» YOUR GOAL
Take the lines of the data below from the very first through the line containing "water. Zorg ervoor" and output them exactly, pictures excluded.

» TASK INPUTS
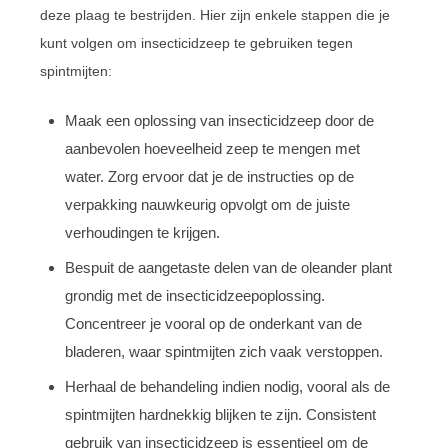
deze plaag te bestrijden. Hier zijn enkele stappen die je
kunt volgen om insecticidzeep te gebruiken tegen
spintmijten:
Maak een oplossing van insecticidzeep door de
aanbevolen hoeveelheid zeep te mengen met
water. Zorg ervoor dat je de instructies op de
verpakking nauwkeurig opvolgt om de juiste
verhoudingen te krijgen.
Bespuit de aangetaste delen van de oleander plant
grondig met de insecticidzeepoplossing.
Concentreer je vooral op de onderkant van de
bladeren, waar spintmijten zich vaak verstoppen.
Herhaal de behandeling indien nodig, vooral als de
spintmijten hardnekkig blijken te zijn. Consistent
gebruik van insecticidzeep is essentieel om de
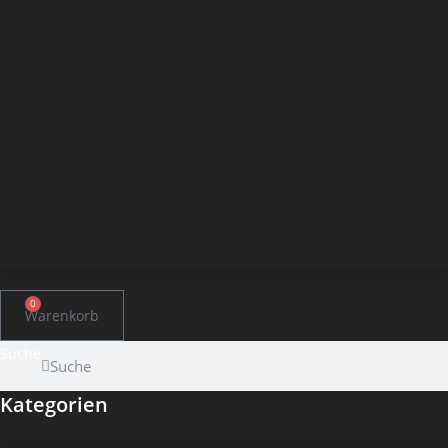
0
Warenkorb
Suche
Suche
Kategorien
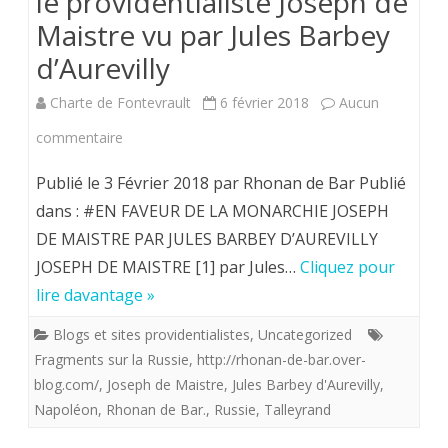
le providentialiste Joseph de
Maistre vu par Jules Barbey
le
d’Aurevilly
monde
nouvea
Charte de Fontevrault
6 février 2018
Aucun
(D’aprè
sur
commentaire
«
le
Publié le 3 Février 2018 par Rhonan de Bar Publié
Histoire
providentialiste
dans : #EN FAVEUR DE LA MONARCHIE JOSEPH
DE MAISTRE PAR JULES BARBEY D’AUREVILLY
partiale,
Joseph
JOSEPH DE MAISTRE [1] par Jules…
Cliquez pour
Histoire
de
lire davantage »
vraie
Maistre
Blogs et sites providentialistes
,
Uncategorized
»
vu
Fragments sur la Russie
,
http://rhonan-de-bar.over-
(Tome
par
blog.com/
,
Joseph de Maistre
,
Jules Barbey d'Aurevilly
,
Napoléon
,
Rhonan de Bar.
,
Russie
,
Talleyrand
1),
Jules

» YOUR SOLUTION
deze plaag te bestrijden. Hier zijn enkele stappen die je
kunt volgen om insecticidzeep te gebruiken tegen
spintmijten:
Maak een oplossing van insecticidzeep door de
aanbevolen hoeveelheid zeep te mengen met
water. Zorg ervoor dat je de instructies op de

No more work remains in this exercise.